17 dezembro 2018

Os primeiros estágios após a morte - Exu Calunguinha (Norberto Peixoto)


"A alta plasticidade do mundo astralino responde com a força correspondente dos elementos, na mesma intensidade de reação à ação mental de seus habitantes. Criam o caos que, por influxo reorganizativo de Exu, imprime-lhes a decantação de suas negatividades e os empurra para fora de seus infernos pessoais."
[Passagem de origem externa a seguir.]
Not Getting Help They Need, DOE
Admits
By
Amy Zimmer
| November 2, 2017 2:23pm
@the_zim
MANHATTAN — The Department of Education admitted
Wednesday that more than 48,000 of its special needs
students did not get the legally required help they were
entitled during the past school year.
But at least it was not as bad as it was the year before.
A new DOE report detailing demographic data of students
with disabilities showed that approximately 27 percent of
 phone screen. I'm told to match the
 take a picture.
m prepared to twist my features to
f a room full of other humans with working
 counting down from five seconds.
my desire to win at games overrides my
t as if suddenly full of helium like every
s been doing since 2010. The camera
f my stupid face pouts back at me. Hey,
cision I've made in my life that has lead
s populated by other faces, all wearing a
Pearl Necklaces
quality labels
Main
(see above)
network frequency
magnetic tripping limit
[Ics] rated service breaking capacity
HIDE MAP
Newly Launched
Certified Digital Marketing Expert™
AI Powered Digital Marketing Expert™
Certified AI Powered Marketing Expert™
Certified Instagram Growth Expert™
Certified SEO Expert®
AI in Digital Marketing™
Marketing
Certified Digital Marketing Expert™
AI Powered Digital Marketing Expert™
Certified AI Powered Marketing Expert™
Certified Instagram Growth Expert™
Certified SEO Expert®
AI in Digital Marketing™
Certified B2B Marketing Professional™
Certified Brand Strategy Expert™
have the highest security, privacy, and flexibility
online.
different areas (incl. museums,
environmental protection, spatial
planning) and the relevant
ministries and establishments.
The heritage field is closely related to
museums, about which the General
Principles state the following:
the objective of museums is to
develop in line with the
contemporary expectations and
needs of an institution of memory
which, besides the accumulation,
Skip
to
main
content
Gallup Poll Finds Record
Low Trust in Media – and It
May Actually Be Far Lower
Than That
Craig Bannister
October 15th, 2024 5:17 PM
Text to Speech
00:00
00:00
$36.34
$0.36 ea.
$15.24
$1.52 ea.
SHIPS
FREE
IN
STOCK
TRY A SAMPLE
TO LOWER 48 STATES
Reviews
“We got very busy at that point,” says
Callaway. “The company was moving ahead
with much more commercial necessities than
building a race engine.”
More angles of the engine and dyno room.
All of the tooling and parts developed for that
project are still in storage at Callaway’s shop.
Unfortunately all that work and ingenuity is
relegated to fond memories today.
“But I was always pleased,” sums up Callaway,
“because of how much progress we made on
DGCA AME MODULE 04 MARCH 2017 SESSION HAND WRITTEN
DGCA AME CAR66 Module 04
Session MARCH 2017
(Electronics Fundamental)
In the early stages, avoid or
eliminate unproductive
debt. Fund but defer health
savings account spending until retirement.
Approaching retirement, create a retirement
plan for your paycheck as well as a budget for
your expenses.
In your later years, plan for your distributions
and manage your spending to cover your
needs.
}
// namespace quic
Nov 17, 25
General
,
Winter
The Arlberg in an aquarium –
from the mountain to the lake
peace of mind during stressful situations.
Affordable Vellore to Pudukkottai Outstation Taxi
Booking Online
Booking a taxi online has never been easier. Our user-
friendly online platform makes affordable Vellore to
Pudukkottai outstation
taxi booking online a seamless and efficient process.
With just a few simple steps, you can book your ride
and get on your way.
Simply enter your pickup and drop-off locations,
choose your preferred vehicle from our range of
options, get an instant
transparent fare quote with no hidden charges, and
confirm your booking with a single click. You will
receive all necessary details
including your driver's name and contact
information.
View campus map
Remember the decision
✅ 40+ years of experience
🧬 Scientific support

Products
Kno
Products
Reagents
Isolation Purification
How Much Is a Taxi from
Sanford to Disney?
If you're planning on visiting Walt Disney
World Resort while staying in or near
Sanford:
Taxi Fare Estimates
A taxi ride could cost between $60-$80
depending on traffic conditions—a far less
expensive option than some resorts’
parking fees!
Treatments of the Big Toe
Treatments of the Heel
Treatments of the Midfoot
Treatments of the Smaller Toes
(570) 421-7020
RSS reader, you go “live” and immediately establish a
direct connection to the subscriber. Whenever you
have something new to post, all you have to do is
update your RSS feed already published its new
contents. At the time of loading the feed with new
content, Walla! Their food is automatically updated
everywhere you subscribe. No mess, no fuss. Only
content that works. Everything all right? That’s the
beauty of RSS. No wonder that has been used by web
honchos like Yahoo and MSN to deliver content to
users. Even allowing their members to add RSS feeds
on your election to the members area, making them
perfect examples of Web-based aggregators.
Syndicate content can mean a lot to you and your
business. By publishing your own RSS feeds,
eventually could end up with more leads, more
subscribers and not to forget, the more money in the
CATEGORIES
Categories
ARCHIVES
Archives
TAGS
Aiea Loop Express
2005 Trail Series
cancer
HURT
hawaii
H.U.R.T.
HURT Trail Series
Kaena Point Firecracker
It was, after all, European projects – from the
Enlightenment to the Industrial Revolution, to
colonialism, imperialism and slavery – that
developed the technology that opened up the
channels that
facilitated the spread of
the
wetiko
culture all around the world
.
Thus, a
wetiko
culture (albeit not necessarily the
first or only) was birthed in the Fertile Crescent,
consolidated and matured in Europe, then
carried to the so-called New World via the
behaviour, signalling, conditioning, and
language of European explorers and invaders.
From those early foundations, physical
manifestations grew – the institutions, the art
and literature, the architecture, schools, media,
Quando você morre, sua consciência entra numa dimensão sem tempo. O relógio não serve para nada. O que sobrevive e pensa não é medido e controlado pelo tique-taque dos ponteiros, não fica mais velho com o nascer do Sol a cada dia. O ser que pensa é imortal, não se atrasa ou se adianta na criação. Cada indivíduo tem o seu ritmo próprio e a pressa no aperfeiçoamento é como o carpinteiro que talha com precisão matemática a madeira, mas a peça final é sem utilidade. Você tem urgência de ser perfeito e evoluir, faz a caridade ardentemente desejando se "salvar"? Meu caro, você tá enroscado!
O móvel talhado pode ter sido feito em madeira que dá cupim e terá que ser refeito. Você renascerá, até a madeira ser boa. Se todos morressem e tivessem bons pensamentos, não haveria tantos Exus do lado de cá. A consciência ao se deslocar da cabeça de cada defunto continua ininterruptamente influenciada pelo pensar, ato inseparável, como a carroça que não anda sem o cavalo.
A mente profunda e metafísica, na periferia da percepção do estado ordinário de vigília, arquiteta os tipos de pensamento que os zumbis ligados às máquinas em rede virtual os têm, percepção ao redor de si e com isso lidar com o outro, perseguir suas metas, planos e aspirações em sociedade. Não basta existir. Você não é um animal irracional, ao menos não deveria ser.
Reflita a respeito! A força das marés faz as ondas beijarem a areia das praias. O Eu Real, imortal, movimenta as ondas mentais até a consciência,  fazendo que o pensar tome conta do ser. Os condicionamentos emocionais, os escapes da personalidade com suas escoras psíquicas disfarçam as intenções do ego, cristalizadas em medos e recalques alimentadores dos sentimentos negativos, estabelecem a petrificação dos padrões de condutas recorrentes - o modo de ser atávico, tal qual o filhote de pardal será sempre um pardalzinho.
Preste bem atenção! O que acabei de dizer vai plasmar a forma do local em que a consciência do novo cadáver acordará deste lado.
O que não foi realizado na Terra repercutirá aqui. Meu caro, você é o que é, simples assim, sem tirar nem por, seja onde estiver no eterno presente.
Por isso a metáfora da pedra no provérbio, Exu matou um pássaro ontem, com uma pedra que atirou hoje. Entendeu? Caiu a ficha na cachola?
As primeiras impressões, quando você acordar aqui, estarão fortemente relacionadas à desintegração da energia vital acumulada durante sua estada no corpo físico emprestado.  Sim, um empréstimo! Perceba que ninguém é proprietário de coisa alguma na Terra, nem dos carcomidos ossos nos cemitérios. Que tipo de vibração você atrai para si?  
Qual estrutura energética prepondera no seu corpo etérico?
A resposta é o seu endereço do lado de cá.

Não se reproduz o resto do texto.